- About this task: Could you repeat exactly the lines below, from the line containing "remove and install the drain body." through the last one, both included, while leaving out any pictures?

- Data excerpts:
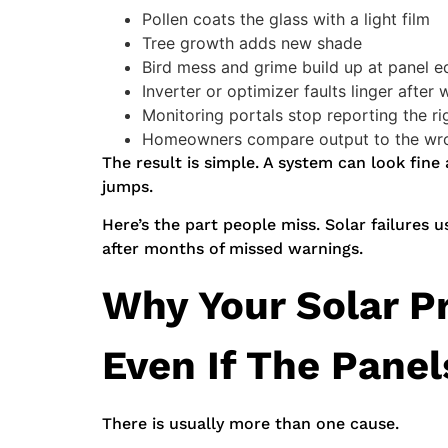
Pollen coats the glass with a light film
Tree growth adds new shade
Bird mess and grime build up at panel 
Inverter or optimizer faults linger after 
Monitoring portals stop reporting the ri
Homeowners compare output to the wro
The result is simple. A system can look fine
jumps.
Here’s the part people miss. Solar failures u
after months of missed warnings.
Why Your Solar P
Even If The Panel
There is usually more than one cause.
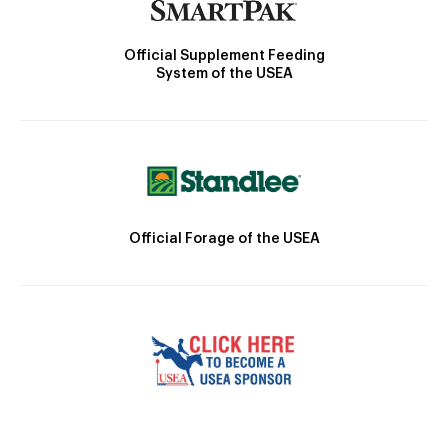
Official Supplement Feeding
System of the USEA
Official Forage of the USEA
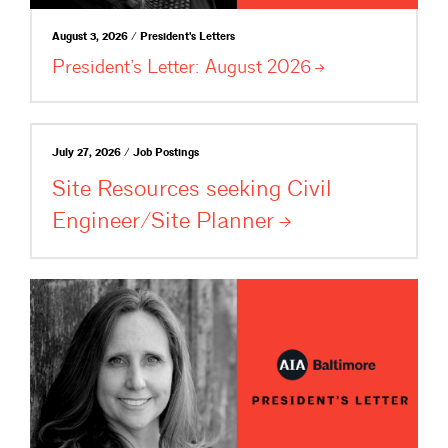
August 3, 2026 / President's Letters
President’s Letter: August
2026
July 27, 2026 / Job Postings
Site Resources seeking Civil
Engineer/Site
Planner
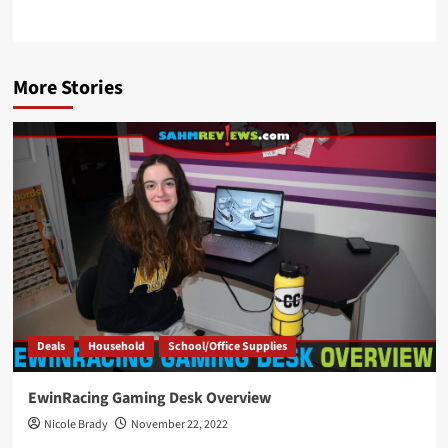
More Stories
Deals
Household
School/Office Supplies
EwinRacing Gaming Desk Overview
Nicole Brady
November 22, 2022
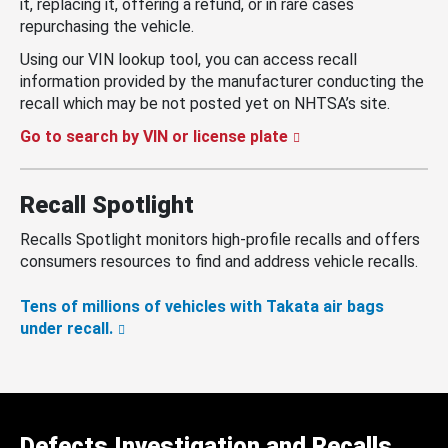
it, replacing it, offering a refund, or in rare cases
repurchasing the vehicle.
Using our VIN lookup tool, you can access recall
information provided by the manufacturer conducting the
recall which may be not posted yet on NHTSA’s site.
Go to search by VIN or license plate
Recall Spotlight
Recalls Spotlight monitors high-profile recalls and offers
consumers resources to find and address vehicle recalls.
Tens of millions of vehicles with Takata air bags
under recall.
Defects Investigation and Recalls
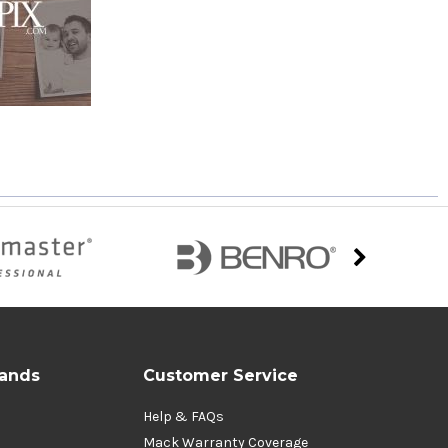
rands
Customer Service
Help & FAQs
Mack Warranty Coverage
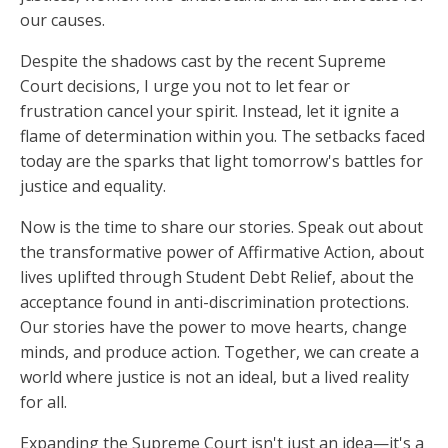
our causes.
Despite the shadows cast by the recent Supreme
Court decisions, I urge you not to let fear or
frustration cancel your spirit. Instead, let it ignite a
flame of determination within you. The setbacks faced
today are the sparks that light tomorrow's battles for
justice and equality.
Now is the time to share our stories. Speak out about
the transformative power of Affirmative Action, about
lives uplifted through Student Debt Relief, about the
acceptance found in anti-discrimination protections.
Our stories have the power to move hearts, change
minds, and produce action. Together, we can create a
world where justice is not an ideal, but a lived reality
for all.
Expanding the Supreme Court isn't just an idea—it's a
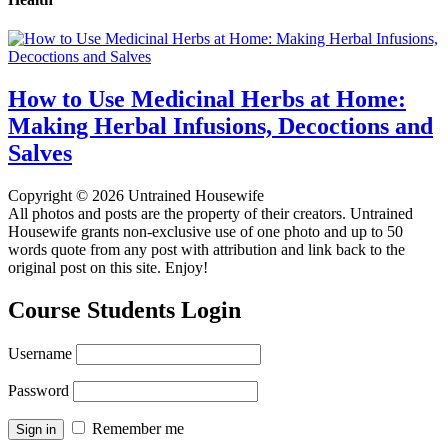
How to Use Medicinal Herbs at Home:
Making Herbal Infusions, Decoctions and
Salves
Copyright © 2026 Untrained Housewife
All photos and posts are the property of their creators. Untrained
Housewife grants non-exclusive use of one photo and up to 50
words quote from any post with attribution and link back to the
original post on this site. Enjoy!
Course Students Login
Username
Password
Remember me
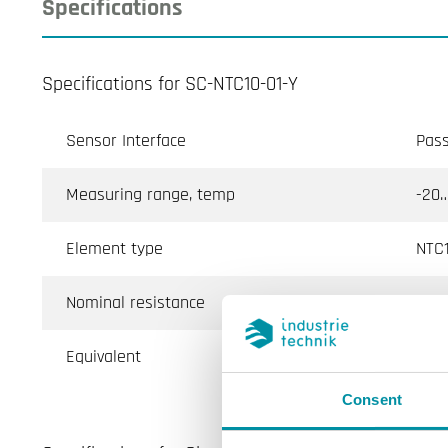
Specifications
Specifications for SC-NTC10-01-Y
Sensor Interface
Pass
Measuring range, temp
-20…
Element type
NTC1
Nominal resistance
10 k
Equivalent
Aqua
Consent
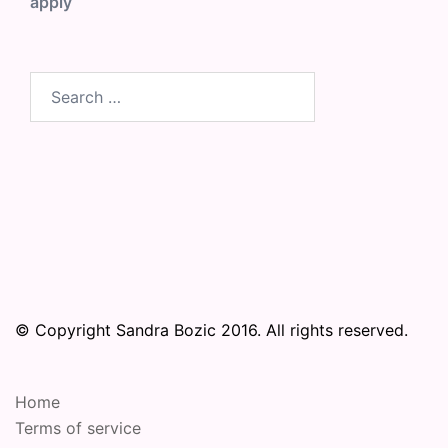
apply
Search
for:
© Copyright Sandra Bozic 2016. All rights reserved.
Home
Terms of service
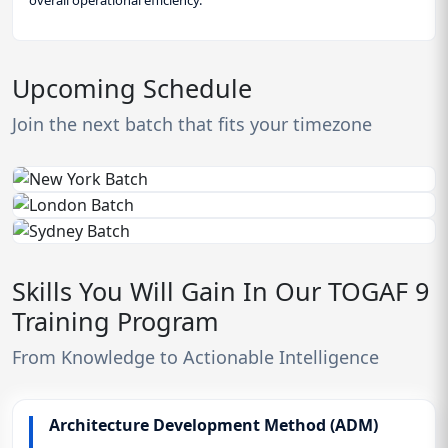
Upcoming Schedule
Join the next batch that fits your timezone
Skills You Will Gain In Our TOGAF 9
Training Program
From Knowledge to Actionable Intelligence
Architecture Development Method (ADM)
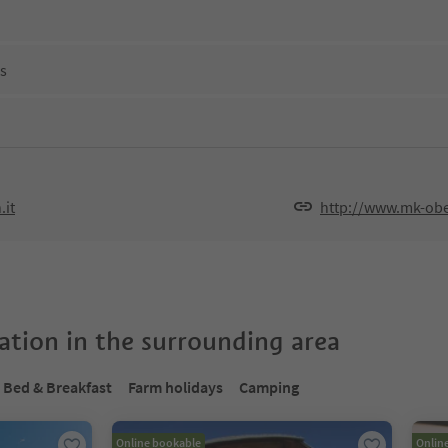
ns
it
http://www.mk-obe
tion in the surrounding area
Bed & Breakfast
Farm holidays
Camping
Online bookable
Onlin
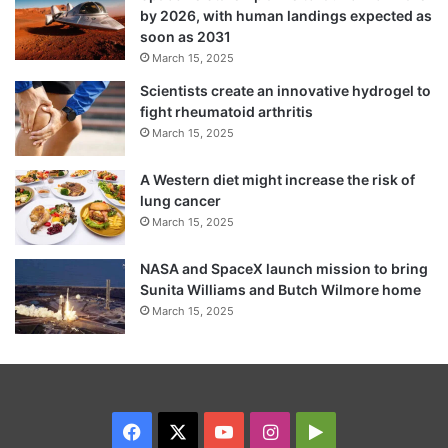
by 2026, with human landings expected as
soon as 2031
March 15, 2025
Scientists create an innovative hydrogel to
fight rheumatoid arthritis
March 15, 2025
A Western diet might increase the risk of
lung cancer
March 15, 2025
NASA and SpaceX launch mission to bring
Sunita Williams and Butch Wilmore home
March 15, 2025
Facebook
X
YouTube
Instagram
Google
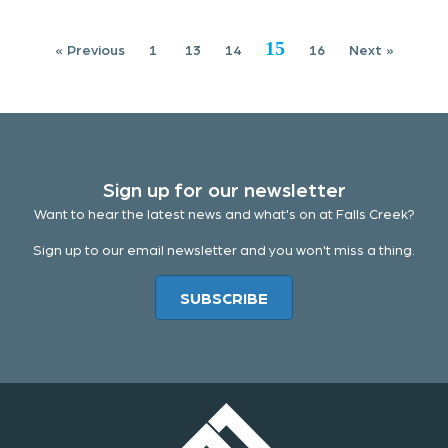
15
« Previous
1
13
14
16
Next »
Sign up for our newsletter
Want to hear the latest news and what's on at Falls Creek?
Sign up to our email newsletter and you won't miss a thing.
SUBSCRIBE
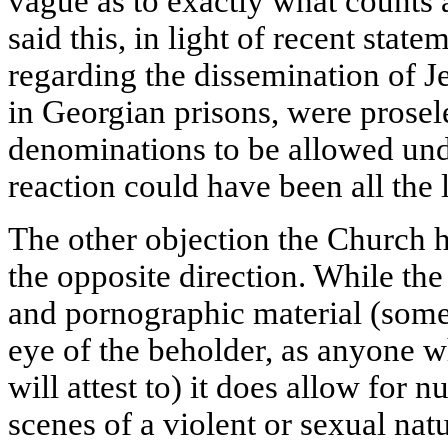
vague as to exactly what counts 
said this, in light of recent sta
regarding the dissemination of J
in Georgian prisons, were prosel
denominations to be allowed und
reaction could have been all the 
The other objection the Church 
the opposite direction. While th
and pornographic material (somet
eye of the beholder, as anyone 
will attest to) it does allow for 
scenes of a violent or sexual nat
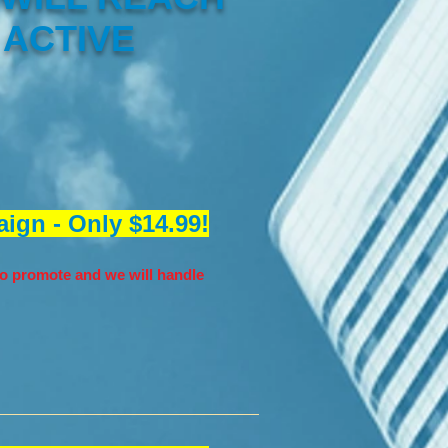
 ACTIVE
ign - Only $14.99!
o promote and we will handle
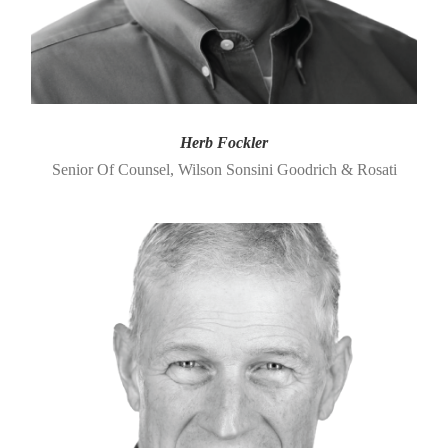
Herb Fockler
Senior Of Counsel, Wilson Sonsini Goodrich & Rosati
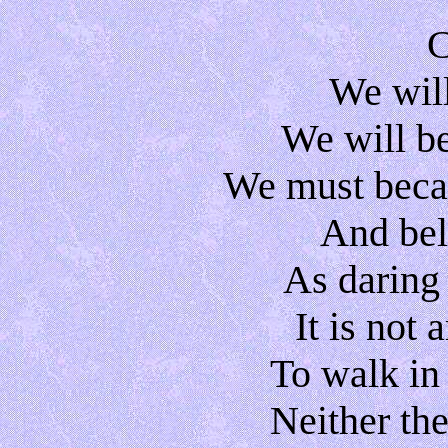
C
We will
We will b
We must becau
And beli
As daring
It is not
To walk in
Neither the 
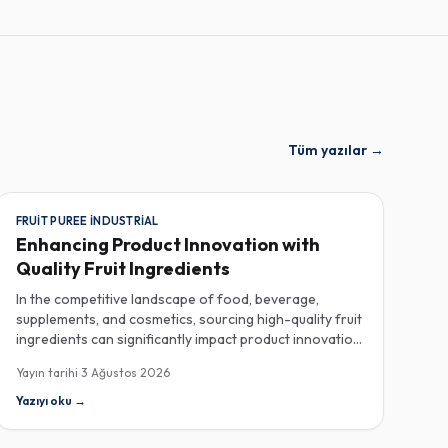
Tüm yazılar
→
FRUIT PUREE INDUSTRIAL
Enhancing Product Innovation with
Quality Fruit Ingredients
In the competitive landscape of food, beverage,
supplements, and cosmetics, sourcing high-quality fruit
ingredients can significantly impact product innovation
and consumer satisfaction. As manufacturers seek to
Yayın tarihi
3 Ağustos 2026
enhance their offerings, industrial fruit purees, spray-
dried fruit powders, and natural fruit powders with no
Yazıyı oku
→
additives have emerged as essential components in
their ingredient arsenal. When procuring fruit purees,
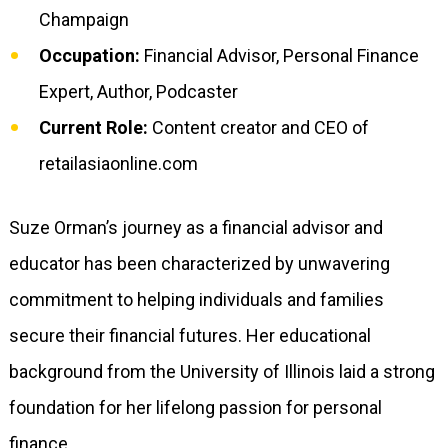
Champaign
Occupation:
Financial Advisor, Personal Finance
Expert, Author, Podcaster
Current Role:
Content creator and CEO of
retailasiaonline.com
Suze Orman’s journey as a financial advisor and
educator has been characterized by unwavering
commitment to helping individuals and families
secure their financial futures. Her educational
background from the University of Illinois laid a strong
foundation for her lifelong passion for personal
finance.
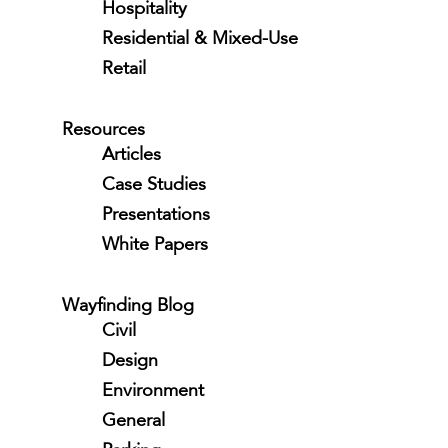
Hospitality
Residential & Mixed-Use
Retail
Resources
Articles
Case Studies
Presentations
White Papers
Wayfinding Blog
Civil
Design
Environment
General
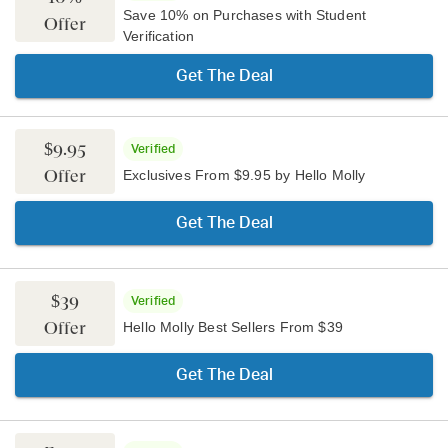
Save 10% on Purchases with Student
Offer
Verification
Get The Deal
$9.95
Verified
Offer
Exclusives From $9.95 by Hello Molly
Get The Deal
$39
Verified
Offer
Hello Molly Best Sellers From $39
Get The Deal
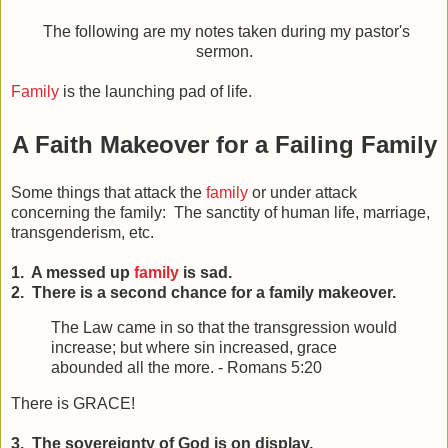
The following are my notes taken during my pastor's
sermon.
Family
is the launching pad of life.
A Faith Makeover for a Failing Family
Some things that attack the
family
or under attack
concerning the family: The sanctity of human life, marriage,
transgenderism, etc.
1. A messed up
family
is sad.
2. There is a second chance for a family makeover.
The Law came in so that the transgression would
increase; but where sin increased, grace
abounded all the more. - Romans 5:20
There is GRACE!
3. The sovereignty of God is on display.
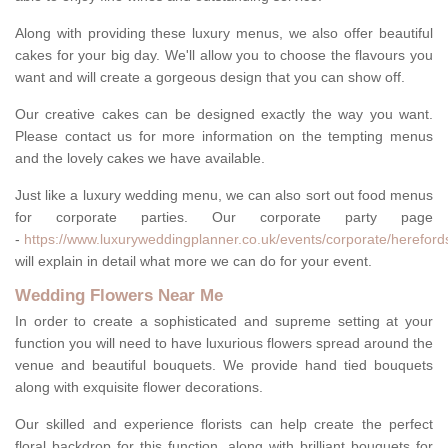
Along with providing these luxury menus, we also offer beautiful
cakes for your big day. We'll allow you to choose the flavours you
want and will create a gorgeous design that you can show off.
Our creative cakes can be designed exactly the way you want.
Please contact us for more information on the tempting menus
and the lovely cakes we have available.
Just like a luxury wedding menu, we can also sort out food menus
for corporate parties. Our corporate party page
-
https://www.luxuryweddingplanner.co.uk/events/corporate/hereford
will explain in detail what more we can do for your event.
Wedding Flowers Near Me
In order to create a sophisticated and supreme setting at your
function you will need to have luxurious flowers spread around the
venue and beautiful bouquets. We provide hand tied bouquets
along with exquisite flower decorations.
Our skilled and experience florists can help create the perfect
floral backdrop for this function, along with brilliant bouquets for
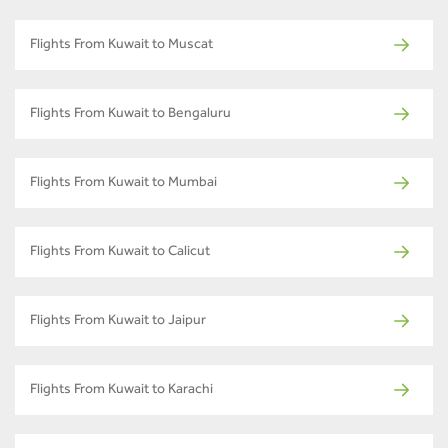
Flights From Kuwait to Muscat
Flights From Kuwait to Bengaluru
Flights From Kuwait to Mumbai
Flights From Kuwait to Calicut
Flights From Kuwait to Jaipur
Flights From Kuwait to Karachi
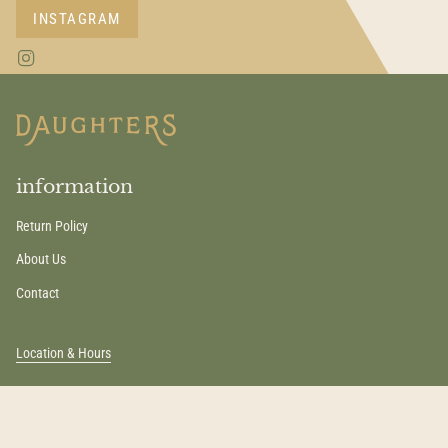
INSTAGRAM
I
n
s
t
a
g
r
a
information
m
Return Policy
About Us
Contact
Location & Hours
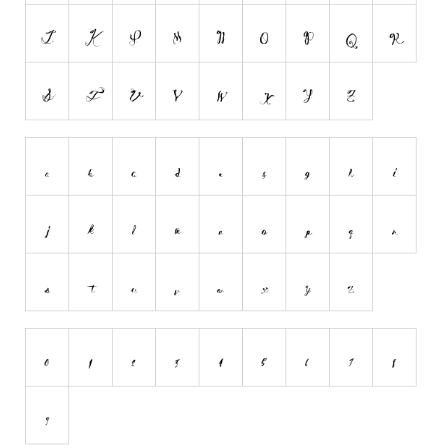
Runes, Elvish
Various
Fancy
Curly
Cartoon
Decorative
Destroy
Distorted
Eroded
Fire, Ice
Grid
Groovy
Horror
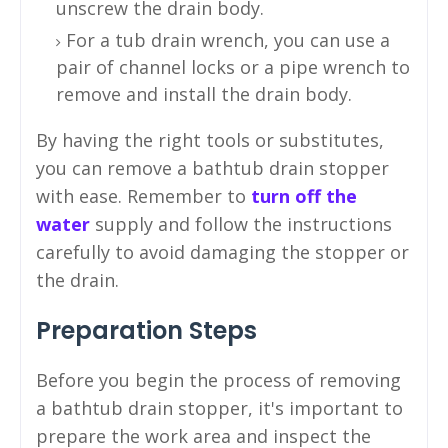
unscrew the drain body.
For a tub drain wrench, you can use a
pair of channel locks or a pipe wrench to
remove and install the drain body.
By having the right tools or substitutes,
you can remove a bathtub drain stopper
with ease. Remember to
turn off the
water
supply and follow the instructions
carefully to avoid damaging the stopper or
the drain.
Preparation Steps
Before you begin the process of removing
a bathtub drain stopper, it's important to
prepare the work area and inspect the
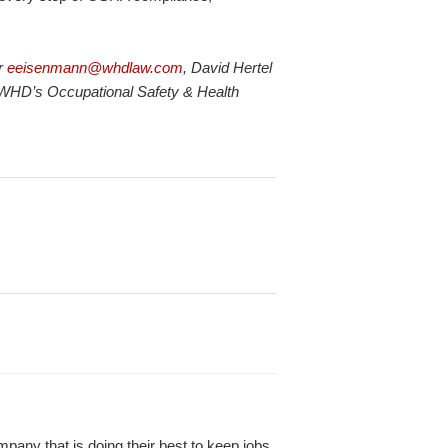
or
eeisenmann@whdlaw.com
, David Hertel
 WHD’s Occupational Safety & Health
any that is doing their best to keep jobs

- Answer to the problem:
remove and install the drain body.
By having the right tools or substitutes,
you can remove a bathtub drain stopper
with ease. Remember to
turn off the
water
supply and follow the instructions
carefully to avoid damaging the stopper or
the drain.
Preparation Steps
Before you begin the process of removing
a bathtub drain stopper, it's important to
prepare the work area and inspect the
or
eeisenmann@whdlaw.com
, David Hertel
 WHD’s Occupational Safety & Health
any that is doing their best to keep jobs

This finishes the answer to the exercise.